You've GOT to determine what you're going to be PAID to do with the studio FIRST - before you decide how to equip it for lighting.

Good luck.

So true Bill.

I own 22 instruments myself and I still often don't have the lights I really want, especially when lighting an entire set for a narrative scene. Personally, I favor smaller instruments in larger quantities, I find for Chiaroscuro pools of light all over a set, I need a lot of small sources. I love "gimmick" lights, small LED strips, the IKEA mini Source 4s, fluorescent tubes with colored gels for backlighting objects. I shoot a lot of interviews and I shoot a lot of tabletop. You are so right, I usually key with 100s and 150s for tabletop (on dimmers) while for interviews, it's 650s and 1ks for keys.

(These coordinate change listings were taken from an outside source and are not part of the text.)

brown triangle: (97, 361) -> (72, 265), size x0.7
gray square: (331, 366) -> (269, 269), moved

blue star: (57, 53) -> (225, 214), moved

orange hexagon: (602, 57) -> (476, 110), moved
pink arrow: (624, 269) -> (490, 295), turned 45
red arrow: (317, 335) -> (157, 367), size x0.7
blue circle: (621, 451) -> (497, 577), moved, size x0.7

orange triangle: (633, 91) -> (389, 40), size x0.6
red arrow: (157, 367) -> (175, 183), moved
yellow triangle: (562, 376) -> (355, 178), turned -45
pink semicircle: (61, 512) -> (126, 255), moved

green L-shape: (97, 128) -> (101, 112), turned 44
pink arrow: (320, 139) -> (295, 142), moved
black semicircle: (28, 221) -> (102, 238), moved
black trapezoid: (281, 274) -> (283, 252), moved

Lighting gear is like a buffet, you could have a room full of food types and sample all of them, depending on your mood and what you are going for.

Good luck Roger,

Dan

Richard Andrewski January 16th, 2008 12:11 AM

Quote:

Originally Posted by Roger Akers (Post 806213)
Thanks Rich, ironically enough I've been sifting thru other threads here and it looks like we're about to pull the trigger on your product here

http://www.coollights.biz/cl255-cool...ight-p-30.html

We're thinking of buying 4 of these (2 to mount, 2 to travel) My question is, do you recommend these lights as a travel light or is that where "hard" light comes in? I know it depends on the setting but what would be typical setup time for for these lights? If you have any other recommendations feel free to link them to me on your site such as stands and other do-dads.

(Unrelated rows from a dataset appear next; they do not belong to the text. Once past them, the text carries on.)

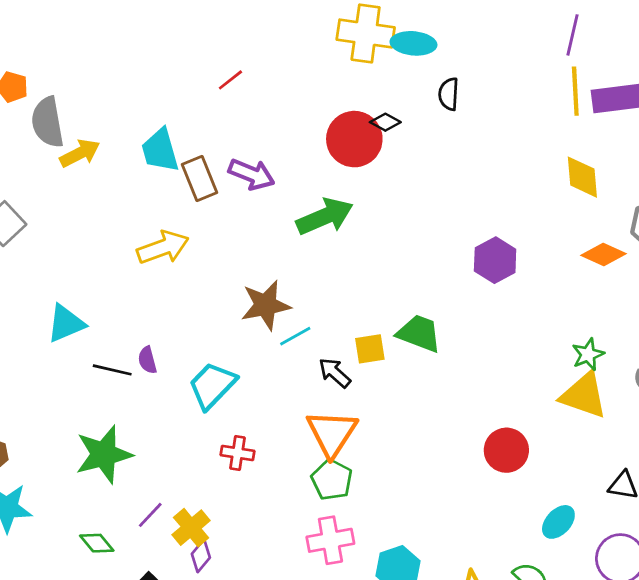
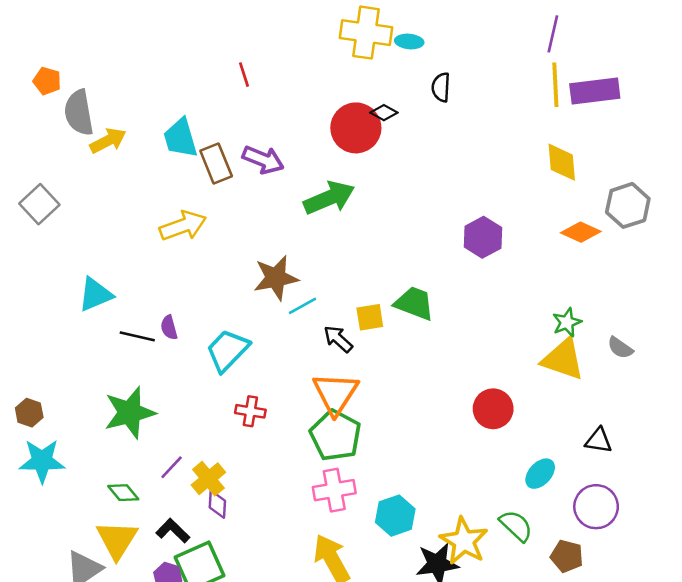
cyan ellipse: (413, 43) -> (409, 41), size x0.7
red line: (230, 80) -> (244, 75), turned -70
green pentagon: (332, 480) -> (336, 435), size x1.4
purple diamond: (201, 556) -> (217, 504), turned -36

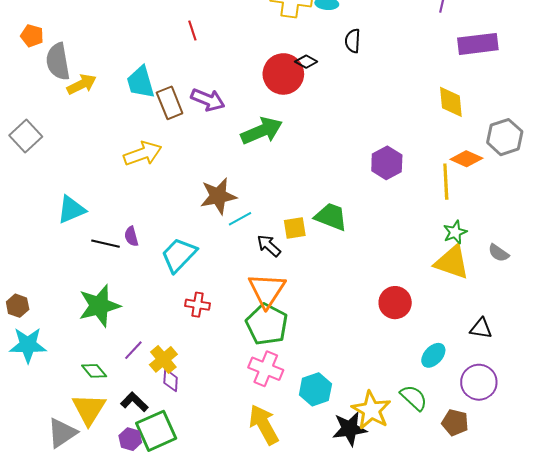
yellow line: (555, 85) -> (446, 182), moved
pink cross: (334, 490) -> (266, 369), turned 32

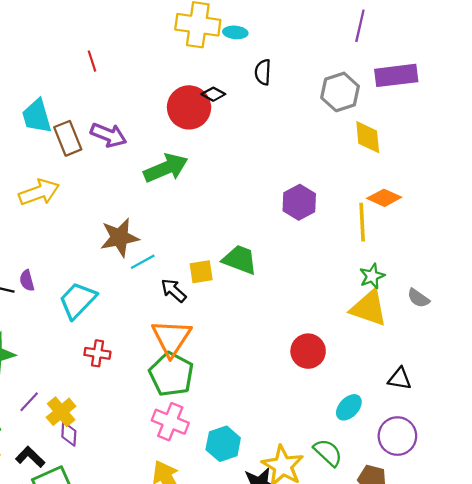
gray hexagon: (505, 137) -> (340, 92), moved

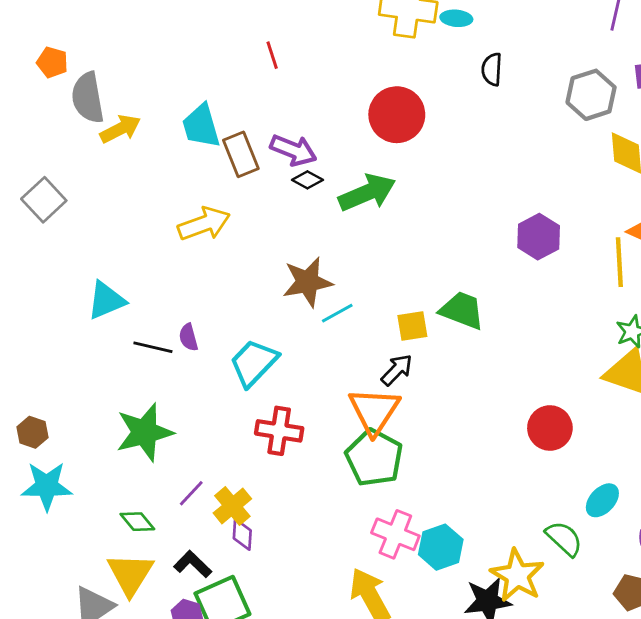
black diamond: (213, 94) -> (307, 180), moved
black arrow: (174, 290) -> (397, 370), moved, turned 92
red cross: (97, 353) -> (279, 431), size x1.4
pink cross: (170, 422) -> (395, 534), moved
green semicircle: (328, 453) -> (564, 539), moved

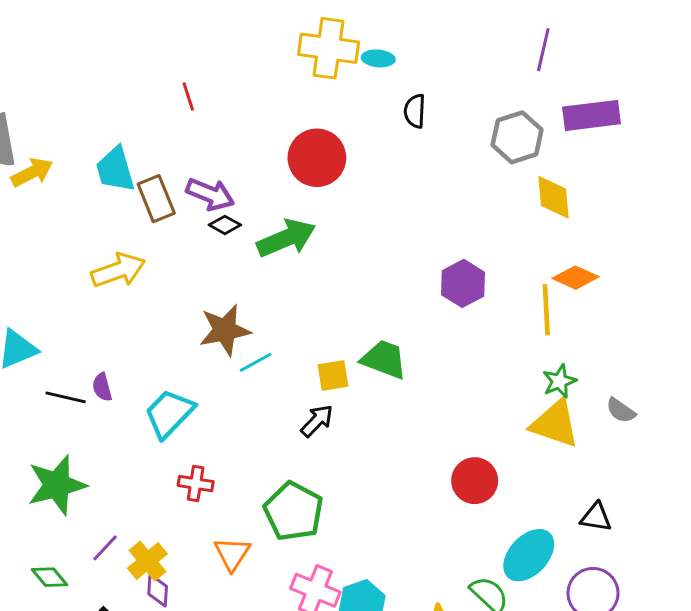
orange triangle: (374, 411) -> (232, 554), moved, size x0.7
red cross: (279, 431) -> (196, 484), size x0.7
cyan ellipse: (602, 500) -> (529, 555), size x1.5

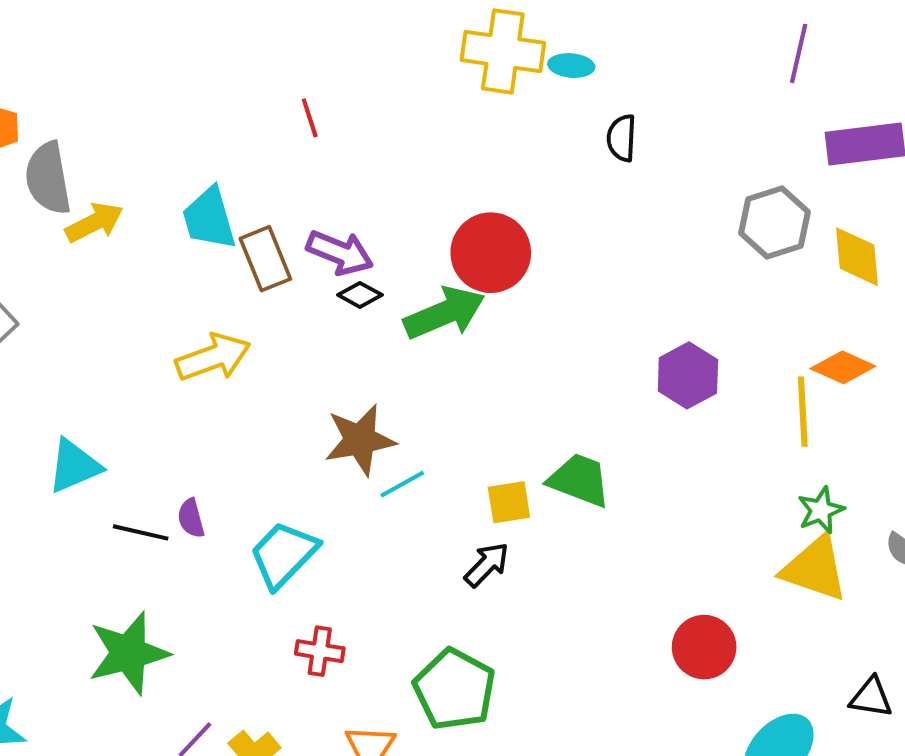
gray hexagon: (517, 137) -> (775, 222), moved
red circle: (317, 158) -> (491, 253), moved
yellow diamond: (554, 197) -> (857, 257), moved

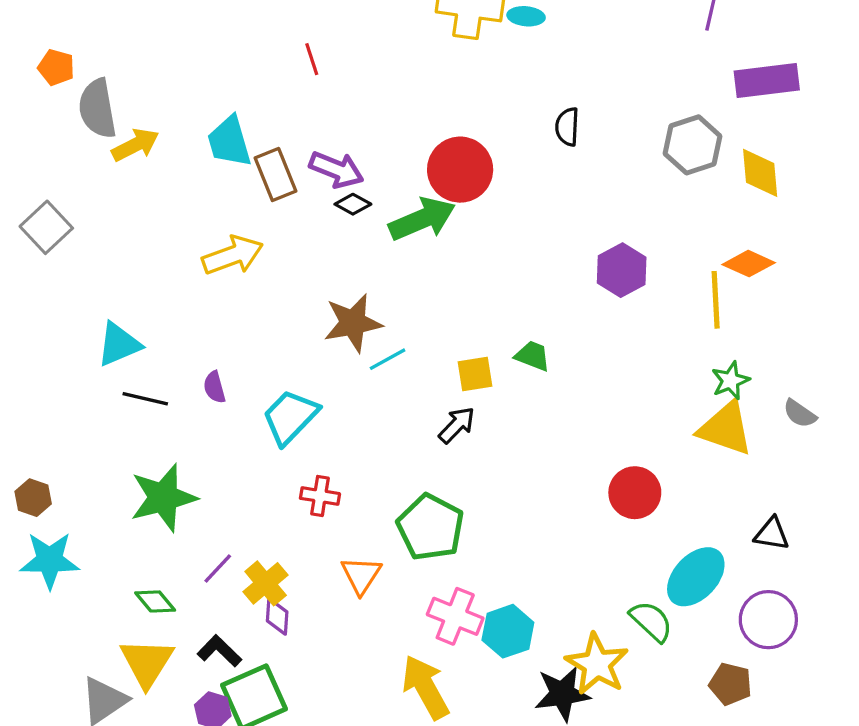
black semicircle: (622, 138) -> (567, 127), moved
green trapezoid: (579, 480) -> (533, 356), size x0.7
black line: (141, 532) -> (145, 399), moved

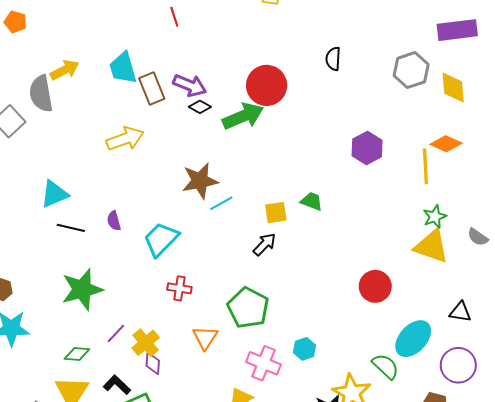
gray semicircle: (97, 109) -> (41, 94), moved
green diamond: (155, 601) -> (77, 354), turned -45
cyan hexagon: (508, 631) -> (305, 349), moved, size x0.7

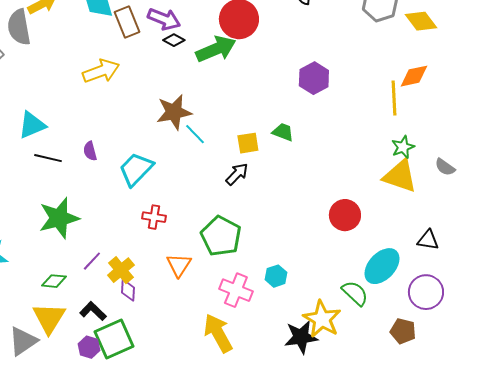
yellow diamond: (453, 87) -> (421, 21), turned -32
orange diamond: (446, 144) -> (414, 76), turned -36
purple hexagon: (367, 148) -> (314, 78), moved
cyan line: (221, 203) -> (195, 134), turned 75

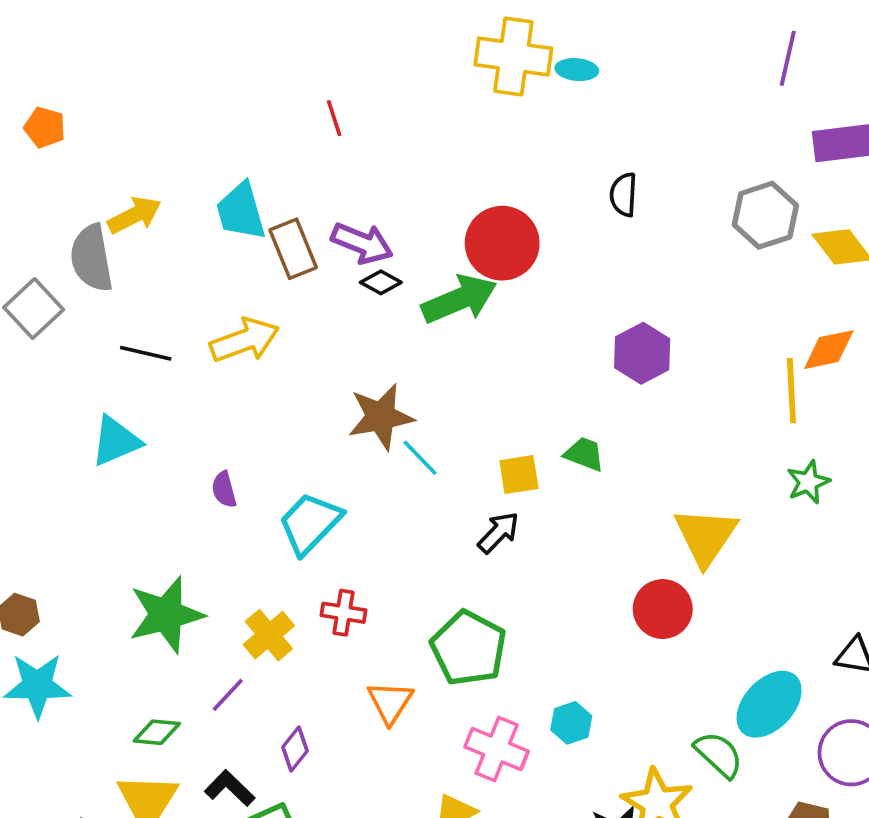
black line: (48, 158) -> (146, 353), moved
yellow triangle: (400, 176) -> (706, 536), moved, turned 45
red circle: (345, 215) -> (663, 609), moved
yellow cross: (121, 270) -> (269, 635), moved
purple diamond: (128, 290) -> (295, 749), turned 35

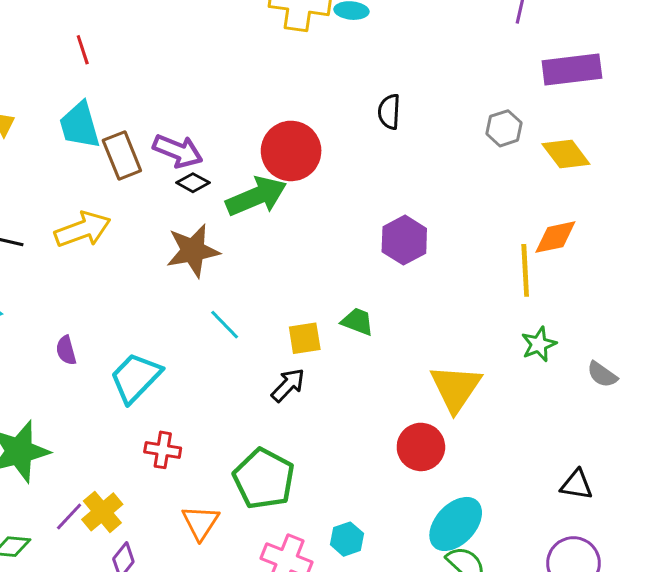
red line: (334, 118) -> (83, 50), moved
gray hexagon: (765, 215) -> (504, 128), size x0.7
brown star: (381, 417) -> (193, 251), moved
yellow cross: (269, 635) -> (102, 512), moved
cyan ellipse: (769, 704) -> (456, 524), moved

I really think the studio models are best in the studio fixed on a grid or stand. I know a lot of our customers do use them as transportables but they weren't specifically designed for that. Any large and flat surfaces with powder coating will be vulnerable to scratch and wear--even if powder coating is extremely tough. Plus they are heavier too.

I designed the portable models to be sturdy, lightweight and versatile in their mounting options too.

Hard lights are not necessarily better for travel although they are certainly very portable. What hard light is more meant to do is give great definition in projection, shadows, throw, etc. When you use a hard light for a rim light it gives a great definition that you can't get with a soft light. When you want a swatch of light on a background, it's not really doable with soft light. When you want a light to really punch through a gel and make a color streak somewhere, nothing like a hard light to do that. When you want to project a cookie (cucaloris pattern) on a wall, its got to be a hard light to do that.

On the other hand, when you have some subjects whose skin isn't perfect (and how many are?) then soft light really does flatter them more. Softlight can flood an area and help eliminate shadows or at least make them less well defined.

So, this is why both hard and soft light have a place in your kit. They both have their own uses.